I am a geographer specializing in human systems. My passion is studying underrepresented populations so that I can assist in their integration into the communities in which they live. I studied Human Ecology because it is a wonderful blend of the disciplines of geography, anthropology and sociology. No matter the context in which I find myself, I am an observer of humans in their environments and how the influences in those settings build and nurture sense-of-self, sense-of-place, and sense-of-direction in educational, familial, and community settings. My work focuses on the cross-cultural and intercultural traditions of multi-lingual populations acculturating into their receiving communities and being successful in educational arenas of higher education. This work includes gathering, analyzing, and writing about health, well-being, and environmental/social connectedness in their communities. My research focuses on Minority-majority, rural, Midwest communities. My role as director of intercultural learning and academic success at Kansas State University allows me to discover more about myself as I work with others in their paths to self-discovery in their own interactions with students and families who come from different parts of the country and the world all converging in educational spaces. Recently, I lived, worked and played in Southwest Kansas, a region marked by Minority-majority populations centers (56% – 68%). Some of my research results are used to address poverty, low educational attainment, poor health outcomes, and cultural norms in multi-cultural settings. I work to assure a representative sample for my research, so I engage in multi-lingual research (English, Spanish, Burmese, French, Tigrinya, and Somali). Building trust and relationships is the key to my success as a multilingual researcher. Presently, my research takes me in the micro-communities of populations represented by nine African countries (Eritrea, Ethiopia, Sudan, Kenya, Senegal, Uganda, Ivory Coast, Somalia, and Cameroon), seven Latin American countries, and six Asian countries. Yes, it is rural Southwest Kansas, and many of the densely-settled and frontier rural communities act as receiving centers for refugees and other displaced populations, because of the availability of jobs.

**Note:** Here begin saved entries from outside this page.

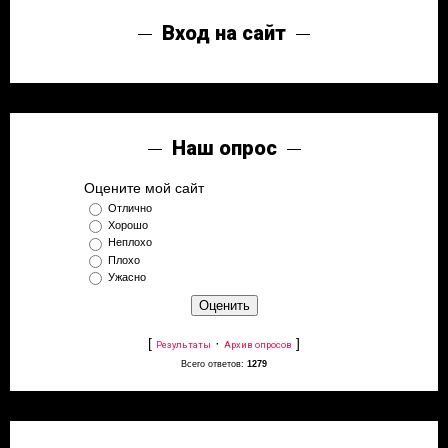
Вход на сайт
Наш опрос
Оцените мой сайт
Отлично
Хорошо
Неплохо
Плохо
Ужасно
[
·
]
Результаты
Архив опросов
Всего ответов:
1279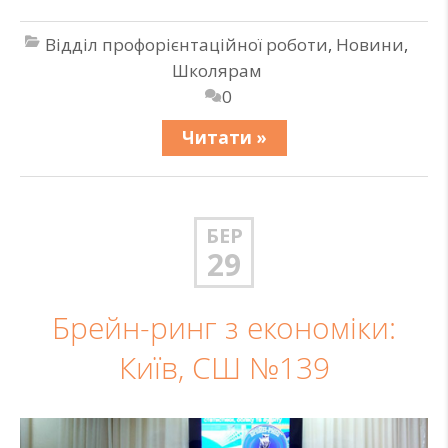
Відділ профорієнтаційної роботи
,
Новини
,
Школярам
0
Читати »
БЕР
29
Брейн-ринг з економіки:
Київ, СШ №139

I am the recent recipient of National Geographic Society’s Research and Exploration grant to introduce Geographic Information Systems (GIS) to females of color. This inter-generational, intercultural class hosted middle school, high school, and adult females who learned the basics of GIS with a variety of applications from remote sensing to city planning to Google Earth, and to Pokémon GO! By the time the young ladies finished the class, they were able to build cities, map their communities, log trips from their countries of origin to the Midwest. I am in the mid-year of the grant funding, and my target for completion was July 2018. I have new funding to extend this work to new cohorts.